勢いよく開いたドアから、警官が三名飛び出し、あとからスーツ姿の男性が降りてきた。あれは……鈴木刑事だ。

そのうしろにも数台のパトカーが続いている。
再び緊張が走る。ひょっとしたら直樹になにかが……。

急いで席に戻るとこっそりスマホを取り出し直樹にメッセージを打つ。

【お兄ちゃん、今なにしてる?】

送信ボタンを押して、顔をあげる。
暖房のせいではなく頬が燃えるように暑い反面、背筋は凍えるほど寒かった。

既読が、つかない。
早く、早く……。

何度画面をチェックしてもなかなか既読にならない。
悪い想像ばかりが膨らんでいく。

「すみません、トイレに行ってもいいですか?」
耐え切れない不安に手を挙げた。

柊先生は、チラッとこちらを見るとうなずいてくれたので急いで廊下へ出る。
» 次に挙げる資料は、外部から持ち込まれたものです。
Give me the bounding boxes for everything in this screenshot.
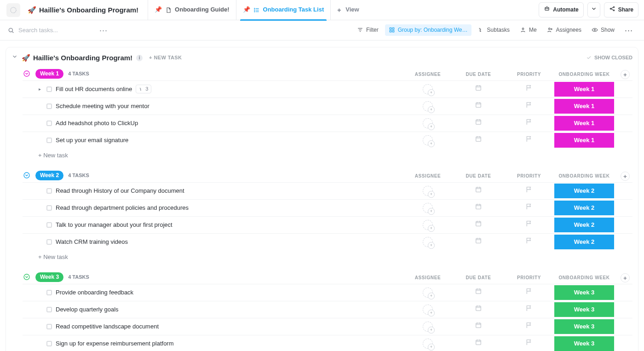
new-task-chip[interactable]: + NEW TASK — [149, 54, 182, 61]
due-date-empty-button[interactable] — [475, 203, 482, 213]
task-name[interactable]: Read through History of our Company docu… — [56, 187, 184, 195]
group-badge[interactable]: Week 3 — [35, 272, 63, 282]
task-name[interactable]: Sign up for expense reimbursement platfo… — [56, 339, 174, 348]
task-name[interactable]: Provide onboarding feedback — [56, 288, 133, 297]
status-checkbox[interactable] — [46, 121, 52, 126]
add-view-button[interactable]: + View — [330, 0, 365, 20]
group-by-button[interactable]: Group by: Onboarding We… — [385, 24, 472, 36]
status-checkbox[interactable] — [46, 205, 52, 211]
column-header-due_date[interactable]: DUE DATE — [453, 173, 504, 179]
task-name[interactable]: Read through department policies and pro… — [56, 204, 189, 212]
task-row[interactable]: Schedule meeting with your mentor Week 1 — [23, 98, 632, 115]
due-date-empty-button[interactable] — [475, 135, 482, 145]
task-row[interactable]: Sign up for expense reimbursement platfo… — [23, 335, 632, 351]
group-collapse-button[interactable] — [23, 171, 31, 179]
assignee-empty-button[interactable] — [423, 84, 433, 94]
status-checkbox[interactable] — [46, 290, 52, 295]
assignee-empty-button[interactable] — [423, 339, 433, 349]
status-checkbox[interactable] — [46, 239, 52, 245]
show-closed-button[interactable]: SHOW CLOSED — [586, 54, 632, 61]
column-header-onboarding_week[interactable]: ONBOARDING WEEK — [554, 275, 614, 281]
priority-empty-button[interactable] — [525, 288, 533, 297]
priority-empty-button[interactable] — [525, 305, 533, 314]
onboarding-week-pill[interactable]: Week 2 — [554, 218, 614, 232]
assignee-empty-button[interactable] — [423, 101, 433, 111]
task-row[interactable]: Develop quarterly goals Week 3 — [23, 301, 632, 318]
onboarding-week-pill[interactable]: Week 3 — [554, 336, 614, 351]
status-checkbox[interactable] — [46, 86, 52, 92]
task-name[interactable]: Schedule meeting with your mentor — [56, 102, 150, 110]
info-icon[interactable]: i — [136, 55, 143, 61]
group-collapse-button[interactable] — [23, 69, 31, 78]
column-header-due_date[interactable]: DUE DATE — [453, 275, 504, 281]
add-column-button[interactable]: + — [621, 70, 630, 79]
due-date-empty-button[interactable] — [475, 118, 482, 128]
due-date-empty-button[interactable] — [475, 339, 482, 348]
group-badge[interactable]: Week 2 — [35, 171, 63, 180]
onboarding-week-pill[interactable]: Week 1 — [554, 116, 614, 131]
onboarding-week-pill[interactable]: Week 1 — [554, 99, 614, 114]
priority-empty-button[interactable] — [525, 84, 533, 94]
priority-empty-button[interactable] — [525, 339, 533, 348]
column-header-assignee[interactable]: ASSIGNEE — [402, 71, 453, 78]
task-row[interactable]: Provide onboarding feedback Week 3 — [23, 284, 632, 301]
assignee-empty-button[interactable] — [423, 237, 433, 247]
task-name[interactable]: Set up your email signature — [56, 136, 128, 144]
task-name[interactable]: Talk to your manager about your first pr… — [56, 221, 172, 229]
column-header-assignee[interactable]: ASSIGNEE — [402, 173, 453, 179]
priority-empty-button[interactable] — [525, 220, 533, 230]
onboarding-week-pill[interactable]: Week 3 — [554, 285, 614, 300]
status-checkbox[interactable] — [46, 324, 52, 329]
breadcrumb-title[interactable]: 🚀 Haillie's Onboarding Program! — [24, 2, 142, 17]
due-date-empty-button[interactable] — [475, 237, 482, 247]
status-checkbox[interactable] — [46, 341, 52, 346]
column-header-assignee[interactable]: ASSIGNEE — [402, 275, 453, 281]
task-name[interactable]: Fill out HR documents online — [56, 85, 132, 93]
task-row[interactable]: Talk to your manager about your first pr… — [23, 216, 632, 233]
priority-empty-button[interactable] — [525, 101, 533, 111]
task-row[interactable]: Add headshot photo to ClickUp Week 1 — [23, 115, 632, 132]
show-button[interactable]: Show — [588, 24, 618, 36]
due-date-empty-button[interactable] — [475, 305, 482, 314]
task-row[interactable]: Watch CRM training videos Week 2 — [23, 233, 632, 250]
onboarding-week-pill[interactable]: Week 1 — [554, 82, 614, 97]
column-header-priority[interactable]: PRIORITY — [504, 71, 554, 78]
task-row[interactable]: Set up your email signature Week 1 — [23, 132, 632, 149]
priority-empty-button[interactable] — [525, 203, 533, 213]
column-header-priority[interactable]: PRIORITY — [504, 275, 554, 281]
priority-empty-button[interactable] — [525, 186, 533, 196]
assignee-empty-button[interactable] — [423, 135, 433, 145]
filter-button[interactable]: Filter — [353, 24, 382, 36]
search-input[interactable] — [18, 27, 92, 34]
assignee-empty-button[interactable] — [423, 288, 433, 298]
share-button[interactable]: Share — [604, 2, 638, 17]
list-title[interactable]: 🚀 Haillie's Onboarding Program! — [22, 53, 132, 63]
status-checkbox[interactable] — [46, 222, 52, 228]
priority-empty-button[interactable] — [525, 118, 533, 128]
onboarding-week-pill[interactable]: Week 3 — [554, 302, 614, 317]
column-header-priority[interactable]: PRIORITY — [504, 173, 554, 179]
onboarding-week-pill[interactable]: Week 3 — [554, 319, 614, 334]
group-collapse-button[interactable] — [23, 273, 31, 281]
expand-subtasks-button[interactable]: ▸ — [36, 86, 43, 92]
task-row[interactable]: Read through History of our Company docu… — [23, 182, 632, 199]
subtasks-button[interactable]: Subtasks — [474, 24, 513, 36]
column-header-due_date[interactable]: DUE DATE — [453, 71, 504, 78]
add-column-button[interactable]: + — [621, 273, 630, 282]
status-checkbox[interactable] — [46, 104, 52, 109]
priority-empty-button[interactable] — [525, 237, 533, 247]
priority-empty-button[interactable] — [525, 135, 533, 145]
assignee-empty-button[interactable] — [423, 118, 433, 128]
me-button[interactable]: Me — [516, 24, 540, 36]
list-collapse-button[interactable] — [12, 53, 18, 62]
column-header-onboarding_week[interactable]: ONBOARDING WEEK — [554, 173, 614, 179]
priority-empty-button[interactable] — [525, 322, 533, 331]
add-column-button[interactable]: + — [621, 172, 630, 181]
task-row[interactable]: Read competitive landscape document Week… — [23, 318, 632, 335]
column-header-onboarding_week[interactable]: ONBOARDING WEEK — [554, 71, 614, 78]
status-checkbox[interactable] — [46, 138, 52, 143]
task-name[interactable]: Read competitive landscape document — [56, 322, 159, 331]
onboarding-week-pill[interactable]: Week 1 — [554, 133, 614, 148]
assignee-empty-button[interactable] — [423, 305, 433, 315]
task-row[interactable]: ▸ Fill out HR documents online 3 Week 1 — [23, 81, 632, 98]
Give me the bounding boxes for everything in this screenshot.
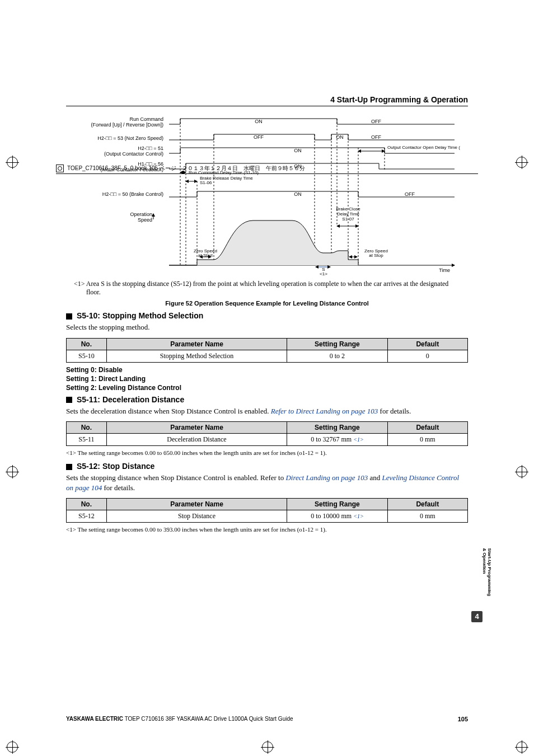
setting-1: Setting 1: Direct Landing: [66, 375, 468, 383]
footnote-s5-12: <1> The setting range becomes 0.00 to 39…: [66, 526, 468, 533]
row2-label: H2-□□ = 53 (Not Zero Speed): [97, 135, 163, 141]
svg-text:S1-06: S1-06: [200, 180, 212, 185]
desc-s5-12: Sets the stopping distance when Stop Dis…: [66, 473, 468, 492]
figure-note-1: <1> Area S is the stopping distance (S5-…: [74, 280, 451, 297]
cell-name: Deceleration Distance: [106, 434, 287, 446]
crop-target-mr: [516, 466, 527, 477]
timing-diagram-svg: Run Command (Forward [Up] / Reverse [Dow…: [74, 114, 460, 276]
svg-text:Delay Time: Delay Time: [337, 212, 360, 217]
svg-text:ON: ON: [294, 163, 302, 169]
page: TOEP_C710616_38F_5_0.book 105 ページ ２０１３年１…: [0, 95, 534, 756]
crop-target-br: [516, 741, 527, 753]
th-name: Parameter Name: [106, 499, 287, 510]
row4-label-a: H1-□□ = 56: [138, 161, 163, 167]
svg-text:at Start: at Start: [198, 253, 213, 258]
cell-range: 0 to 10000 mm <1>: [287, 510, 387, 523]
cell-def: 0: [387, 350, 467, 362]
cell-name: Stop Distance: [106, 510, 287, 523]
table-s5-10: No. Parameter Name Setting Range Default…: [66, 338, 468, 363]
setting-2: Setting 2: Leveling Distance Control: [66, 384, 468, 392]
footer-left: YASKAWA ELECTRIC TOEP C710616 38F YASKAW…: [66, 716, 293, 722]
crop-target-ml: [7, 466, 18, 477]
cell-def: 0 mm: [387, 510, 467, 523]
heading-s5-12-text: S5-12: Stop Distance: [77, 462, 154, 471]
setting-0: Setting 0: Disable: [66, 366, 468, 374]
crop-target-bl: [7, 741, 18, 753]
crop-target-tr: [516, 157, 527, 168]
book-icon: [56, 165, 64, 172]
content-area: 4 Start-Up Programming & Operation Run C…: [66, 95, 468, 533]
th-no: No.: [67, 499, 107, 510]
table-row: S5-11 Deceleration Distance 0 to 32767 m…: [67, 434, 468, 446]
row3-label-b: (Output Contactor Control): [104, 151, 163, 157]
heading-s5-12: S5-12: Stop Distance: [66, 462, 468, 471]
heading-s5-11-text: S5-11: Deceleration Distance: [77, 395, 184, 404]
th-name: Parameter Name: [106, 338, 287, 350]
svg-text:Run Command Delay Time (S1-10): Run Command Delay Time (S1-10): [189, 170, 259, 175]
th-range: Setting Range: [287, 422, 387, 434]
output-open-label: Output Contactor Open Delay Time (S1-11): [387, 145, 460, 150]
th-range: Setting Range: [287, 338, 387, 350]
figure-52-caption: Figure 52 Operation Sequence Example for…: [66, 300, 468, 307]
square-bullet-icon: [66, 397, 72, 403]
link-direct-landing-103[interactable]: Refer to Direct Landing on page 103: [271, 407, 378, 415]
cell-no: S5-12: [67, 510, 107, 523]
table-s5-12: No. Parameter Name Setting Range Default…: [66, 498, 468, 523]
svg-text:Brake Close: Brake Close: [336, 206, 360, 212]
desc-s5-11-b: for details.: [378, 407, 411, 415]
row3-label-a: H2-□□ = 51: [138, 145, 163, 151]
th-no: No.: [67, 422, 107, 434]
side-tab-text: Start-Up Programming& Operation: [481, 548, 491, 610]
svg-text:OFF: OFF: [254, 134, 264, 140]
side-chapter-number: 4: [471, 611, 483, 622]
th-def: Default: [387, 338, 467, 350]
running-header: 4 Start-Up Programming & Operation: [66, 95, 468, 106]
th-name: Parameter Name: [106, 422, 287, 434]
th-range: Setting Range: [287, 499, 387, 510]
figure-52-diagram: Run Command (Forward [Up] / Reverse [Dow…: [74, 114, 460, 276]
svg-text:OFF: OFF: [371, 134, 381, 140]
table-row: S5-12 Stop Distance 0 to 10000 mm <1> 0 …: [67, 510, 468, 523]
table-row: S5-10 Stopping Method Selection 0 to 2 0: [67, 350, 468, 362]
desc-s5-11: Sets the deceleration distance when Stop…: [66, 406, 468, 416]
th-def: Default: [387, 499, 467, 510]
cell-name: Stopping Method Selection: [106, 350, 287, 362]
row5-label: H2-□□ = 50 (Brake Control): [102, 191, 163, 197]
th-no: No.: [67, 338, 107, 350]
side-tab: Start-Up Programming& Operation: [472, 548, 481, 610]
svg-text:Time: Time: [439, 267, 450, 273]
svg-text:ON: ON: [294, 148, 302, 153]
heading-s5-10: S5-10: Stopping Method Selection: [66, 311, 468, 320]
square-bullet-icon: [66, 313, 72, 320]
page-number: 105: [458, 716, 468, 722]
svg-text:OFF: OFF: [405, 191, 415, 197]
row1-label-a: Run Command: [129, 116, 163, 122]
cell-no: S5-11: [67, 434, 107, 446]
svg-text:Operation: Operation: [130, 212, 152, 217]
cell-range: 0 to 2: [287, 350, 387, 362]
desc-s5-11-a: Sets the deceleration distance when Stop…: [66, 407, 271, 415]
desc-s5-10: Selects the stopping method.: [66, 322, 468, 332]
svg-text:OFF: OFF: [371, 119, 381, 124]
crop-target-bc: [262, 741, 273, 753]
row1-label-b: (Forward [Up] / Reverse [Down]): [91, 122, 163, 128]
th-def: Default: [387, 422, 467, 434]
row4-label-b: (Motor Contactor Feedback): [100, 167, 163, 172]
footnote-s5-11: <1> The setting range becomes 0.00 to 65…: [66, 449, 468, 456]
svg-text:ON: ON: [294, 191, 302, 197]
desc-s5-12-mid: and: [368, 473, 382, 482]
cell-no: S5-10: [67, 350, 107, 362]
heading-s5-10-text: S5-10: Stopping Method Selection: [77, 311, 203, 320]
heading-s5-11: S5-11: Deceleration Distance: [66, 395, 468, 404]
crop-target-tl: [7, 157, 18, 168]
svg-text:<1>: <1>: [320, 271, 327, 276]
svg-text:ON: ON: [255, 119, 263, 124]
svg-text:Speed: Speed: [138, 217, 152, 223]
svg-text:S1-07: S1-07: [342, 217, 354, 222]
page-footer: YASKAWA ELECTRIC TOEP C710616 38F YASKAW…: [66, 716, 468, 722]
link-direct-landing-103b[interactable]: Direct Landing on page 103: [285, 473, 368, 482]
desc-s5-12-a: Sets the stopping distance when Stop Dis…: [66, 473, 285, 482]
square-bullet-icon: [66, 464, 72, 470]
svg-text:at Stop: at Stop: [369, 253, 383, 258]
cell-def: 0 mm: [387, 434, 467, 446]
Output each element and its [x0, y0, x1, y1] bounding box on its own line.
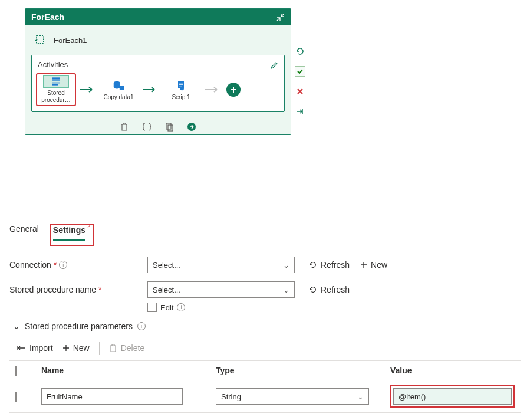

階段まで走り、数段降りたところで直樹に電話をかけた。

直樹の好きな曲がのん気に流れている。
お兄ちゃん、早く出て!
スマホを握りしめる手が汗をかいているのがわかった。

途切れる音楽に続き、

「どうした、芽衣?」

直樹の声がした。

「お兄ちゃん? お兄ちゃんなんだね?」

「なに言ってんだよ。他に誰がいるんだ」

呆れたような声に、体中から力が抜けた。

よかった、なんともなかったんだ。

「もう! 既読にならないからなにかあったかと思ったじゃない」

「あ、メッセージくれてたのか。さっき叔母さん家について寝ちゃってたよ」

ひょうひょうとした口調に、ようやく安堵のため息がつけた。